I stopped using body soap in the shower about a year ago and I can't recall a
time my skin has ever been healthier or cleaner.

Instead of soap, I use a wet washcloth and scrape my skin with it, similar to
using a loofah or pumice stone or (as I infer from the article) wet sand. The
dead skin, sweat, and accumulated dirt gets pulled right off even more
effectively than with soap -- I never get that gross "skin pilling" thing
anymore. I get zits way, way less often.

The washcloth obviously gets dirtier, even being thoroughly rinsed and wrung
out several times, so I swap it out more often than I used to. The soap in the
washing machine cleans it just fine.

I sometimes still end up with a mild musky armpit scent either way -- I find
that scent pleasant on people, and think it's just how people are supposed to
smell. Whenever it gets strong enough that I think others might be offended,
I'll dash on a bit of baking soda, which kills the scent instantly (and I
think resets the microbiome a bit).

(For reference: Male, European descent.)

------
audunw
I'm surprised nobody has mentioned Nitryfing Bacteria and/or Mother Dirt. I
see people mentioning that some people who stop showering end up smelling
rather nice over time, especially if they've been in contact with nature or
living on farms. But some people can also stink if they stop showering

There's a class of bacteria that are quite important to preventing bad smells,
Nitrifying Bacteria:
[https://en.wikipedia.org/wiki/Nitrifying_bacteria](https://en.wikipedia.org/wiki/Nitrifying_bacteria)

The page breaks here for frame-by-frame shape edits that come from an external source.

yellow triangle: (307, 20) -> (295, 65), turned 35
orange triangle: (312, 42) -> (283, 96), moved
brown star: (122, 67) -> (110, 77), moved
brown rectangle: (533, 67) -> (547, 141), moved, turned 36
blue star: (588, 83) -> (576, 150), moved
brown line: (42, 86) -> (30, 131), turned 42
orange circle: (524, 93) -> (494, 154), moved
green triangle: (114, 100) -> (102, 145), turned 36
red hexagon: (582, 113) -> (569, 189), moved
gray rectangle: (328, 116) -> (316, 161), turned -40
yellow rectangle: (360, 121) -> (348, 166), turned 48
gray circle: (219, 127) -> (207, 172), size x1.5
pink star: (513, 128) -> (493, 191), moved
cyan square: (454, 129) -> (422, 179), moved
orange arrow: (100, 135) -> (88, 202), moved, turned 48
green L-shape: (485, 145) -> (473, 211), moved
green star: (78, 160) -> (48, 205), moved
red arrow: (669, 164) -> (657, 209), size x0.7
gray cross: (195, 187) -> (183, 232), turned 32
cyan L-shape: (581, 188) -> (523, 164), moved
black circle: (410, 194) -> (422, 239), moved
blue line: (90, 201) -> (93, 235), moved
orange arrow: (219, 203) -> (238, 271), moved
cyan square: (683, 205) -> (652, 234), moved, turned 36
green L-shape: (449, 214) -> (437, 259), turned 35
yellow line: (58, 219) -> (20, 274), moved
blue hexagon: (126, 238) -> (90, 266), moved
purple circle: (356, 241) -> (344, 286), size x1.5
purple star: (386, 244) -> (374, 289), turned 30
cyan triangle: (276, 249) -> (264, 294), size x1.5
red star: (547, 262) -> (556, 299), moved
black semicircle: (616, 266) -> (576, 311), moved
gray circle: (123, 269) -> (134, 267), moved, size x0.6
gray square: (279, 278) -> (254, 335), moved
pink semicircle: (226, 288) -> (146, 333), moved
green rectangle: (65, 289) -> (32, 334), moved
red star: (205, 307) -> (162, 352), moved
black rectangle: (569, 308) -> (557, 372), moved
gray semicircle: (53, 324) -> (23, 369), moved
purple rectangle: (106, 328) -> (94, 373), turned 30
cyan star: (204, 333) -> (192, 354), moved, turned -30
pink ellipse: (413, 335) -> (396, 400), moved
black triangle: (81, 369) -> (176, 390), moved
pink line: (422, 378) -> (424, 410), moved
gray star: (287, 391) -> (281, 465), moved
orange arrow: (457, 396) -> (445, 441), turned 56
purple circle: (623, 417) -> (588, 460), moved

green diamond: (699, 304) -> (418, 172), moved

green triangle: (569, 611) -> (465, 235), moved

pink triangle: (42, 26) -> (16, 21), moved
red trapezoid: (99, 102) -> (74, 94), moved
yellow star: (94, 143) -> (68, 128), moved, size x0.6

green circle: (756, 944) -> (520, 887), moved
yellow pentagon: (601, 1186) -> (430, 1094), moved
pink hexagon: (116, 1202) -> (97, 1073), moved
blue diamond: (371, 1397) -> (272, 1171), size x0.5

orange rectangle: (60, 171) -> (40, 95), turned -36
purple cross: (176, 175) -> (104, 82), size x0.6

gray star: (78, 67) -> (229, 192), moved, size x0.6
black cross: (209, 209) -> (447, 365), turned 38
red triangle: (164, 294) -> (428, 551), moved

They're quite sensitive, and is easily killed off by soap. You'd usually
acquire them from contact with soil, but most of us aren't in daily contact
with soil.

I've tried to breed the bacteria myself. I found a recipe for a medium for
growing nitrifying bacteria, and just used some soil from the garden to start
it. Sprayed the resulting water on one armpit and not the other. Asked my wife
to smell both armpits after 3 days or so, and she found that the one I had
sprayed smelled much better (I didn't tell her which was which)

There's a company that sells a spray with this kind of bacteria:
[https://motherdirt.com/](https://motherdirt.com/)

I've tried it and also found it has a similar effect. Can't say for sure that
it increased the health of my skin much, I don't have many problems with my
skin these days anyway (I use body wash, but only gentle and perfume free ones
and not much/often)

I'd probably buy a spray with bacteria and use it daily if it was cheaper and
I could buy it locally. I think in the future, probiotics for the skin will be
as common as probiotics in food. It just makes sense.

I think it should be possible to make a simple procedure from making a
probiotic treatment from soil that anyone could follow, similar to how people
make sour-bread now a days. The procedure I used was way too complicated, but
if you have access to clean soil, should be possible to just use a sieve to
clean it up, mix in a thing or two that helps the nice bacteria multiply,
leave it for a while and then apply it somehow.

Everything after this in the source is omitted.